If you have a cheap short wave radio, even a "radio shack" one, you can pick up voice audio coded messages to spies that the CIA sends to agents. You will only find them by pure chance, but I have managed to find them and record them but I would say that for every 6 or 8 months of listening to short wave radio I will hear only 1 of these broadcasts. It's usually the same female voice. It's great fun when you find one, you feel like you hit the lottery.
As an avid Shortwave fan, there are less and less clear stations broadcasting to NA, as more and more world service broadcasts move to the Internet. (YEAH I'm talking about you BBC) I wonder how long until the only people who own shortwave radios are spies? Although propaganda stations are well worth the price of the radio. Listen to Cuba's hour loop of things we blame on the US today, and keep a straight face, I dare you.
If you are in the US military and go to the language school in Monterey, a big portion of your "lab" training is learning how to transcribe groups of numbers read in your target language. It's a big part of your "grade" in your coursework.
Now, it's hard to say if the US transmits numbers, but it's pretty clear that there appears to be some intelligence value in teaching the electronic warfare people how to listen to streams of numbers in other languages.
It's probably a great way to send one-way messages to the field. A simple AM radio can be modified work in different frequencies. With that and a normal-looking one-time-pad code book can go a long way to providing secure communication that is inconspicuous.
So, the CIA might not do it, but other countries and services probably do.
For those of you who like this sort of thing, check out 202-386-6909 and http://code-cracker.cerbumi.org. This is a test project that I developed for Cerbumi.org, a new and entirely non-commercial (no ads, fees, etc) website designed to help with real-world problem solving. (Think of it as a "Sourceforge.net" for projects like the "Open Prosthetics Project.") The first person to solve the puzzle and post the answer to the code-breaker project can choose where the Cerbumi.org team will make a $100 donation on their behalf.
:)
If this sounds like fun, please consider signing up for the Cerbumi.org site at http://public.cerbumi.org/goons (a "secret back door for a site that normally requires registration) and try to crack the code. Also, please consider checking out the main planning project at http://cerbumi.cerbumi.org and our Flash-based demo at http://cerbumi.org/flash. I'd love to hear your thoughts, too... just reply.
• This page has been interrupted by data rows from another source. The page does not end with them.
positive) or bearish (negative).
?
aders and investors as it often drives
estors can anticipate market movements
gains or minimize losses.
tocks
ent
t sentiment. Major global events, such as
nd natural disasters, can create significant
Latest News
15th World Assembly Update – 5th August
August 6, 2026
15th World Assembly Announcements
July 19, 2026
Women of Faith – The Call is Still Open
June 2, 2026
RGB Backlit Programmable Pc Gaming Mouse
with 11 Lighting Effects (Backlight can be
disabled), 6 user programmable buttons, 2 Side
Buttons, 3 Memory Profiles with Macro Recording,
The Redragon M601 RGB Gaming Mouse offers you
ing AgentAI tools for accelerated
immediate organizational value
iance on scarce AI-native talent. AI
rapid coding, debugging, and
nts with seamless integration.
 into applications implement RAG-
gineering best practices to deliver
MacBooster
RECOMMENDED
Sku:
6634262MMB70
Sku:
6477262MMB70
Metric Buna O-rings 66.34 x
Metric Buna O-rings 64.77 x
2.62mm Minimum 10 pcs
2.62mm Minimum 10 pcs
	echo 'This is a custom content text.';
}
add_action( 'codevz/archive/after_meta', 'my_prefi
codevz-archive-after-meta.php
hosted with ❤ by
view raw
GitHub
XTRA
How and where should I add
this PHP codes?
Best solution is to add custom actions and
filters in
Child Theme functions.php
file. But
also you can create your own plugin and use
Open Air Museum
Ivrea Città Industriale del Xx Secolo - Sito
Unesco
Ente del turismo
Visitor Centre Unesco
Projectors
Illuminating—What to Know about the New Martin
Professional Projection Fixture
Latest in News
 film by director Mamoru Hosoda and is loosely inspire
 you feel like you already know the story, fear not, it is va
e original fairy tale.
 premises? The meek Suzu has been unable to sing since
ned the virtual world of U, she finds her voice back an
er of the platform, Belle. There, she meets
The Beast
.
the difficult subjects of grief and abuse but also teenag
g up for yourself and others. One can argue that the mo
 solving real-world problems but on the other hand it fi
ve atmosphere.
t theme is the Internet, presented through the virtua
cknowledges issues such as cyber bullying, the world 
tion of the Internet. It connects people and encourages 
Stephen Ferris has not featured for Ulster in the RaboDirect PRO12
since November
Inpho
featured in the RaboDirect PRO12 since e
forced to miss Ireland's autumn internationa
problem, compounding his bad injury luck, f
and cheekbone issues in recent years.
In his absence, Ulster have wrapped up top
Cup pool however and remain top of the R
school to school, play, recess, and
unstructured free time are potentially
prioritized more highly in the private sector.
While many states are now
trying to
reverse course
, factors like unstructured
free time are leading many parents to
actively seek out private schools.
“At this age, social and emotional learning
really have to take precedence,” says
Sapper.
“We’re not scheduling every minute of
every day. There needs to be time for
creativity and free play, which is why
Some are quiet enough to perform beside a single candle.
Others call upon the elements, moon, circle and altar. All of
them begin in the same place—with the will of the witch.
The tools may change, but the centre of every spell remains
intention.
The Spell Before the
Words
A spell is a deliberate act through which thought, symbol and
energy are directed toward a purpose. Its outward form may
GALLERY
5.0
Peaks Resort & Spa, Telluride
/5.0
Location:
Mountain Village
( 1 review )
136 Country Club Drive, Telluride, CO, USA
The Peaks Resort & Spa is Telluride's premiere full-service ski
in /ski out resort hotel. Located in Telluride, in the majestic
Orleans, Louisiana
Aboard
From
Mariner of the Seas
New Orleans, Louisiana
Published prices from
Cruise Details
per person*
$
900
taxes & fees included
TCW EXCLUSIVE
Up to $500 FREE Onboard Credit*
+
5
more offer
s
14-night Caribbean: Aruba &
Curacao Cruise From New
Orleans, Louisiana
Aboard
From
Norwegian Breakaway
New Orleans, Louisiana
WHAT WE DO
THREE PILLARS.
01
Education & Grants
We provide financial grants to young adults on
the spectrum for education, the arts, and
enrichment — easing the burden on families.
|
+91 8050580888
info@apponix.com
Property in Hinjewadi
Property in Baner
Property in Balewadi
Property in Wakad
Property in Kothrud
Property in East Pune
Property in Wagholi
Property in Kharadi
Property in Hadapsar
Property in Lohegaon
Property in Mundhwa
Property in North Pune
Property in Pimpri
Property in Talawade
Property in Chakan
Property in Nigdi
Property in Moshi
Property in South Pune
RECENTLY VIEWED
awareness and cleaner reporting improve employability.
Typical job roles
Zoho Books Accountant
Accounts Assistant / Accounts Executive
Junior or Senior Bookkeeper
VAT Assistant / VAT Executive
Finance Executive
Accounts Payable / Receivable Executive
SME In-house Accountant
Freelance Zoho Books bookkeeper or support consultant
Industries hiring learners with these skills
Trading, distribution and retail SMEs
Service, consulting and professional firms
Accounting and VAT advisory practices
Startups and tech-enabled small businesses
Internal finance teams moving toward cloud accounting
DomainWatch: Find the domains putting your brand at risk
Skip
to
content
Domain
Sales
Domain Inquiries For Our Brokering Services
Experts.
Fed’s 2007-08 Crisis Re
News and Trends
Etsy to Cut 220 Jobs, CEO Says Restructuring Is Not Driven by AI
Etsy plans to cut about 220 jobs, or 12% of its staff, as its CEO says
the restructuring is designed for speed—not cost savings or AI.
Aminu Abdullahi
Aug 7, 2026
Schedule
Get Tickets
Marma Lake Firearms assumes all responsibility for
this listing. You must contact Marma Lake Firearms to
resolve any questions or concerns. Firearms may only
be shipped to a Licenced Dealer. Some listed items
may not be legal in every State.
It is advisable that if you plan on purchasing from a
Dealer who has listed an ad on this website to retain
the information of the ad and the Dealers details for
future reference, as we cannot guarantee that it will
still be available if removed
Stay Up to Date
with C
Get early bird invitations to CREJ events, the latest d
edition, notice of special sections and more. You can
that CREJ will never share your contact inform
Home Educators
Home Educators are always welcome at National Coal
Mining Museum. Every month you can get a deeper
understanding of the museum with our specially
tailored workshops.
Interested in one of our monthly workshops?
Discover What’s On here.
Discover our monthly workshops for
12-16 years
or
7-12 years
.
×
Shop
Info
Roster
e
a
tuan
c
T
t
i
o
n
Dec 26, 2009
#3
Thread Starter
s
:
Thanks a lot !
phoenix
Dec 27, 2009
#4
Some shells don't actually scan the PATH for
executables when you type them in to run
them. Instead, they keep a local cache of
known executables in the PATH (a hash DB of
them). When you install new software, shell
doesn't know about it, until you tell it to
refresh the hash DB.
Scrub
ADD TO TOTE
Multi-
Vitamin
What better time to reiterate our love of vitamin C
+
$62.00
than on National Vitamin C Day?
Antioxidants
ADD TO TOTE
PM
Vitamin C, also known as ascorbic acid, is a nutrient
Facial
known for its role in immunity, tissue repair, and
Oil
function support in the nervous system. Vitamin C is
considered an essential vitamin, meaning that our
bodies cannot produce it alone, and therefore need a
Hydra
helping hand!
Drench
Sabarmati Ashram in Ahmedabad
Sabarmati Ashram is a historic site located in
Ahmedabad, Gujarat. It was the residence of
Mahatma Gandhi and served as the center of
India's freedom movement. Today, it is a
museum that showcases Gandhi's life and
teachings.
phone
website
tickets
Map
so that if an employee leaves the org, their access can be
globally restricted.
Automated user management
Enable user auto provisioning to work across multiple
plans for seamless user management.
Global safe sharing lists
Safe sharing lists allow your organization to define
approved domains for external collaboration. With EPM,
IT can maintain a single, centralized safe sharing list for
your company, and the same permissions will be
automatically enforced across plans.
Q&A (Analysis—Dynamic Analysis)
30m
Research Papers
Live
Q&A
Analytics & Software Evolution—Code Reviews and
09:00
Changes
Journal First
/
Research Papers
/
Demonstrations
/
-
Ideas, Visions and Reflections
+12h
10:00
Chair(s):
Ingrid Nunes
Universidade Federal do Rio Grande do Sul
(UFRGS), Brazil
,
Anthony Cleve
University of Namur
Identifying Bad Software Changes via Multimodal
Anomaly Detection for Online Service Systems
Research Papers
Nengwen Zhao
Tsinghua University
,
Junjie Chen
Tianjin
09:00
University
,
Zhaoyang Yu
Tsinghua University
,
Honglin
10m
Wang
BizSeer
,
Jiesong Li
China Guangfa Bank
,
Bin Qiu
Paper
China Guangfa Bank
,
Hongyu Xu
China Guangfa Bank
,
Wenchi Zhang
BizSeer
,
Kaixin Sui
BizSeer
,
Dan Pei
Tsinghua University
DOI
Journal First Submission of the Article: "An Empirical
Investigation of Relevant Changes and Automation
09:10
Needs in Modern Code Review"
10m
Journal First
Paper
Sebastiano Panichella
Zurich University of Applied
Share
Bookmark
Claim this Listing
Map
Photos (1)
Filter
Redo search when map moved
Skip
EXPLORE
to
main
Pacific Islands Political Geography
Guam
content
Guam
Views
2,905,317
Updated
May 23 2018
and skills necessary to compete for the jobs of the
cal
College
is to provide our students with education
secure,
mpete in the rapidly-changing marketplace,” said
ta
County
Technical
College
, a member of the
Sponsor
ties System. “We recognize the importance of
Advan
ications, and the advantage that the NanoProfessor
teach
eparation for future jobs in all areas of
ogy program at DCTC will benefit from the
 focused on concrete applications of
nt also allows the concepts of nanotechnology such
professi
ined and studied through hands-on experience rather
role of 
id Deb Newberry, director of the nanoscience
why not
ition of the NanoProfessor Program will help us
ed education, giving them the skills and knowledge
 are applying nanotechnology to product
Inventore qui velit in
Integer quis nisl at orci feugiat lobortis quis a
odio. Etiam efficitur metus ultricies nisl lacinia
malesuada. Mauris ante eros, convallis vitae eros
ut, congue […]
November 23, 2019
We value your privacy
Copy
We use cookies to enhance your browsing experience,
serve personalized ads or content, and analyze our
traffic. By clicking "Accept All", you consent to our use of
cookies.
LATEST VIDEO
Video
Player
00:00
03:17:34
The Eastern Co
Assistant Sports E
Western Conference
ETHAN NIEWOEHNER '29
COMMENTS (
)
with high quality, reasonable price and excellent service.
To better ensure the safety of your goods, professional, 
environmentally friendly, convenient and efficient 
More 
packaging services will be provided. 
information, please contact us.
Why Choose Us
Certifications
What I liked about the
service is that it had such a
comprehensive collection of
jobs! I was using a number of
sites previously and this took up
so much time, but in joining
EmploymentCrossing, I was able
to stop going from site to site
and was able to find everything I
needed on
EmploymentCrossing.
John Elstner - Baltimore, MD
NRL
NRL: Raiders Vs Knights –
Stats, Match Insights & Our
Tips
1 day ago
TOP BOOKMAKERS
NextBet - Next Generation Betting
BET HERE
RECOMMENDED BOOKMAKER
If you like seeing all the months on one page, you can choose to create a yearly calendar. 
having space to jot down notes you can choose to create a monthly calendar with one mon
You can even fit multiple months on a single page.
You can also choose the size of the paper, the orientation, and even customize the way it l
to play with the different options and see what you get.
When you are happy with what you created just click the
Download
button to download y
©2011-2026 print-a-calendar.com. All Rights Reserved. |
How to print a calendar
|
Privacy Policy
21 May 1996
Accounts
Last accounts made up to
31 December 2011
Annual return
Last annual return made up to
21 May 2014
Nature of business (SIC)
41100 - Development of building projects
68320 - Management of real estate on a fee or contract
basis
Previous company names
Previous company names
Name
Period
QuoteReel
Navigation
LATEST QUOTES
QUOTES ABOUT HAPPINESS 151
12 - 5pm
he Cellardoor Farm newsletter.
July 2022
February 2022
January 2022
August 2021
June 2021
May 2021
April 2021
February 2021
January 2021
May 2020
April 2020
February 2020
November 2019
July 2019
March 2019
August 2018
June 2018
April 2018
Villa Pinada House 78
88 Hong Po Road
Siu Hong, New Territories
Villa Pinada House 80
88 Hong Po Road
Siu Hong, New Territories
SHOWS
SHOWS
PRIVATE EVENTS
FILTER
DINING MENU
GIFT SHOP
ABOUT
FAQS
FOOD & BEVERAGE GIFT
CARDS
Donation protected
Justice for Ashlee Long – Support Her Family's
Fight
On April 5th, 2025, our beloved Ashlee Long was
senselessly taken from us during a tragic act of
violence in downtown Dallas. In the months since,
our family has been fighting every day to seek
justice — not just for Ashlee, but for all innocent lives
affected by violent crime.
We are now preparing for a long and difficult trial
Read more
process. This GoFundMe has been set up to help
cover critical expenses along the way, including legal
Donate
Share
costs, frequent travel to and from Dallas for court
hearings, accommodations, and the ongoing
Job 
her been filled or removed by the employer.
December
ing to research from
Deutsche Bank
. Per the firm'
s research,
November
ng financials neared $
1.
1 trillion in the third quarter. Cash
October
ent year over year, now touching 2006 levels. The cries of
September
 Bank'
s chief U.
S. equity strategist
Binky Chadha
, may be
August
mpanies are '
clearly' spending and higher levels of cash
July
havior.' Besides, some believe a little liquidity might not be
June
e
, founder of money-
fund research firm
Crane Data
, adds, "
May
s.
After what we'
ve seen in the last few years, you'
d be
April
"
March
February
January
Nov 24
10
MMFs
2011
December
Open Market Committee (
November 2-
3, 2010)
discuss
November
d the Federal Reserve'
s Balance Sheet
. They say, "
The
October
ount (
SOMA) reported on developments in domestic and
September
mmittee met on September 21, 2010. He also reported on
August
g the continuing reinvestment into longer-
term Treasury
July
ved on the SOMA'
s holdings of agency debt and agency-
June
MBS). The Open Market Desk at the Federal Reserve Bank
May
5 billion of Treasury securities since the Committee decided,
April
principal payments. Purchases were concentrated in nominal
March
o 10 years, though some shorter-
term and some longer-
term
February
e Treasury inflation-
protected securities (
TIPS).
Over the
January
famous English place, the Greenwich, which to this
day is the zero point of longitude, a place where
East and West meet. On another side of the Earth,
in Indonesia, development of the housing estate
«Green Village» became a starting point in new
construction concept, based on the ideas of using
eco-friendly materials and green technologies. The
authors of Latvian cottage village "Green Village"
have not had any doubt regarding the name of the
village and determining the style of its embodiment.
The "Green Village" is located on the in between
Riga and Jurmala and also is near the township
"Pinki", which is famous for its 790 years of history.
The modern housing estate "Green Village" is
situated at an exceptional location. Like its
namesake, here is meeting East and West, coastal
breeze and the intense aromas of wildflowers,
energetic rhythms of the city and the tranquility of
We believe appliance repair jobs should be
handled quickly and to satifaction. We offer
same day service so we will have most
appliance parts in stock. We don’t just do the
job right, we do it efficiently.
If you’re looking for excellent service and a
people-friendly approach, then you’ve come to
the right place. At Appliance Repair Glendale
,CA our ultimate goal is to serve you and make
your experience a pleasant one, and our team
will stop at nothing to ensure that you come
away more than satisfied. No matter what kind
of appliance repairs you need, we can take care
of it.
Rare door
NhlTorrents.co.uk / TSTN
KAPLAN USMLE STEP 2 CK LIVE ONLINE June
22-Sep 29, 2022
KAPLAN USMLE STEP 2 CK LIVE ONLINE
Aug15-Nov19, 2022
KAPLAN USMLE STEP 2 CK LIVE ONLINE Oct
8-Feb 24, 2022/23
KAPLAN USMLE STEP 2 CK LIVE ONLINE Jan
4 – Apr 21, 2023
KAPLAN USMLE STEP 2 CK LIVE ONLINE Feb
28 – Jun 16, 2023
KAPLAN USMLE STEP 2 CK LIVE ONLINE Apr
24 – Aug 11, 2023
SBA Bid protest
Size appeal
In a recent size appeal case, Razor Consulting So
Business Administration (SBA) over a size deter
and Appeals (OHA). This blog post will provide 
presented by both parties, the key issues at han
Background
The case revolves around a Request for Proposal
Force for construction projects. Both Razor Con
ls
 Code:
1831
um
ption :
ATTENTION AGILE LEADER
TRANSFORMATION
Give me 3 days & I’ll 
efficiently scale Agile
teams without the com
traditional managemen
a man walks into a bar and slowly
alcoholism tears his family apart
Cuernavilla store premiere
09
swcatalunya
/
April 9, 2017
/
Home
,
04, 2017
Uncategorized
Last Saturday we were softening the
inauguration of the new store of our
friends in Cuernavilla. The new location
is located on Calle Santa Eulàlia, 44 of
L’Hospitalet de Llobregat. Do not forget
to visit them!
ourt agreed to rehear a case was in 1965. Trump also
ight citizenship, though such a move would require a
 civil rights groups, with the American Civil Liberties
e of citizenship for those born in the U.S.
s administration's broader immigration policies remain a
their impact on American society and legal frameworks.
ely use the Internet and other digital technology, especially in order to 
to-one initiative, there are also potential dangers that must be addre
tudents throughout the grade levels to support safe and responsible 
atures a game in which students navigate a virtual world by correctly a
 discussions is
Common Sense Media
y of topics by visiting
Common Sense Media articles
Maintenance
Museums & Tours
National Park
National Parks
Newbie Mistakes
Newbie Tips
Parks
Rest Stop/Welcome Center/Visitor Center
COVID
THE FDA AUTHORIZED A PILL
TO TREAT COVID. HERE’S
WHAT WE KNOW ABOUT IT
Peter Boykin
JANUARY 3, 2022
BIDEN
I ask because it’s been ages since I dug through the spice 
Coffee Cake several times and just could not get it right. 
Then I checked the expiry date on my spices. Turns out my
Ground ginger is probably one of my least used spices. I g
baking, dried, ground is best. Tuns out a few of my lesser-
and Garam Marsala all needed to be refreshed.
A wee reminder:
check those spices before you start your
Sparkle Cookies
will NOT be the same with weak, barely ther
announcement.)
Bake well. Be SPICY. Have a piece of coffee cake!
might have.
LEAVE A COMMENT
Take the old Radio Moscow transmitter in East Berlin, for example. You are quite right that such HF broadcasts would often end with a looping tape containing info on what freq(s) the site would be transmitting next. Well and good.
Eventually, though, the tape ends and the transmitter shuts down. Fine. Now all you're listening to is a whole lot of nothing but white noise, right? STAY ON THE FREQ FOR ANOTHER 5-10 MINUTES. Suddenly another carrier comes up, and a woman's voice starts. On the Radio Moscow freq she would always start with "Achtung, achtung," then proceed to read-off a long string of number groups (NOT freqs!). When done, she would finish with "Ende," and the carrier would immediately drop.
Still sound like a freq change notice to you?